--- Problem details ---
Lines from the beginning of the data through the line containing "Veneilijän Verkkokauppa on kotimainen" are to be copied exactly, with no other line included.

--- Data under study ---
◆ ◆ ◆ ◆ ◆ ◆ ◆

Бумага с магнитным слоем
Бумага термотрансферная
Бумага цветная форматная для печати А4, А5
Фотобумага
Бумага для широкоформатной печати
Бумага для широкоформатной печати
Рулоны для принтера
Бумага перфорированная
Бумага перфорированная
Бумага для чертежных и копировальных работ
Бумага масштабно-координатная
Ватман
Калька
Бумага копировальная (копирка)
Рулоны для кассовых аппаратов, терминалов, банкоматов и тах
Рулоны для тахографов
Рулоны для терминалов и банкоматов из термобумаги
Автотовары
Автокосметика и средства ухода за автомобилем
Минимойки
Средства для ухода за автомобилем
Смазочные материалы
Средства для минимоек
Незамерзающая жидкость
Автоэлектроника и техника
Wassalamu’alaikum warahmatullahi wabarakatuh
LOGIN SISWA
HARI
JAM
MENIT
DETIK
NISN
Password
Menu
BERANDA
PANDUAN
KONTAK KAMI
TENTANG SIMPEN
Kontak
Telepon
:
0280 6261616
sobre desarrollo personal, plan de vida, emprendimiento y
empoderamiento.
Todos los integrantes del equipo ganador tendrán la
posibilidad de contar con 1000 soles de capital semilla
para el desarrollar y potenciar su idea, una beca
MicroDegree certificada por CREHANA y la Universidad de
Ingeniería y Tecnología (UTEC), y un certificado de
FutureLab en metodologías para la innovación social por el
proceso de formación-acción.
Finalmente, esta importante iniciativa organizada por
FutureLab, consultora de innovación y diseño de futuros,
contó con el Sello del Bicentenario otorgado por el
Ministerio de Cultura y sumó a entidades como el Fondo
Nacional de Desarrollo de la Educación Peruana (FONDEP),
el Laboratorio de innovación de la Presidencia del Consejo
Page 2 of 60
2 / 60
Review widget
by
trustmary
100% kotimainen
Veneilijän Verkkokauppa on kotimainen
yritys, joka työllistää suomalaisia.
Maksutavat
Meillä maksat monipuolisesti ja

◆ ◆ ◆ ◆ ◆ ◆ ◆

--- The answer ---
Бумага с магнитным слоем
Бумага термотрансферная
Бумага цветная форматная для печати А4, А5
Фотобумага
Бумага для широкоформатной печати
Бумага для широкоформатной печати
Рулоны для принтера
Бумага перфорированная
Бумага перфорированная
Бумага для чертежных и копировальных работ
Бумага масштабно-координатная
Ватман
Калька
Бумага копировальная (копирка)
Рулоны для кассовых аппаратов, терминалов, банкоматов и тах
Рулоны для тахографов
Рулоны для терминалов и банкоматов из термобумаги
Автотовары
Автокосметика и средства ухода за автомобилем
Минимойки
Средства для ухода за автомобилем
Смазочные материалы
Средства для минимоек
Незамерзающая жидкость
Автоэлектроника и техника
Wassalamu’alaikum warahmatullahi wabarakatuh
LOGIN SISWA
HARI
JAM
MENIT
DETIK
NISN
Password
Menu
BERANDA
PANDUAN
KONTAK KAMI
TENTANG SIMPEN
Kontak
Telepon
:
0280 6261616
sobre desarrollo personal, plan de vida, emprendimiento y
empoderamiento.
Todos los integrantes del equipo ganador tendrán la
posibilidad de contar con 1000 soles de capital semilla
para el desarrollar y potenciar su idea, una beca
MicroDegree certificada por CREHANA y la Universidad de
Ingeniería y Tecnología (UTEC), y un certificado de
FutureLab en metodologías para la innovación social por el
proceso de formación-acción.
Finalmente, esta importante iniciativa organizada por
FutureLab, consultora de innovación y diseño de futuros,
contó con el Sello del Bicentenario otorgado por el
Ministerio de Cultura y sumó a entidades como el Fondo
Nacional de Desarrollo de la Educación Peruana (FONDEP),
el Laboratorio de innovación de la Presidencia del Consejo
Page 2 of 60
2 / 60
Review widget
by
trustmary
100% kotimainen
Veneilijän Verkkokauppa on kotimainen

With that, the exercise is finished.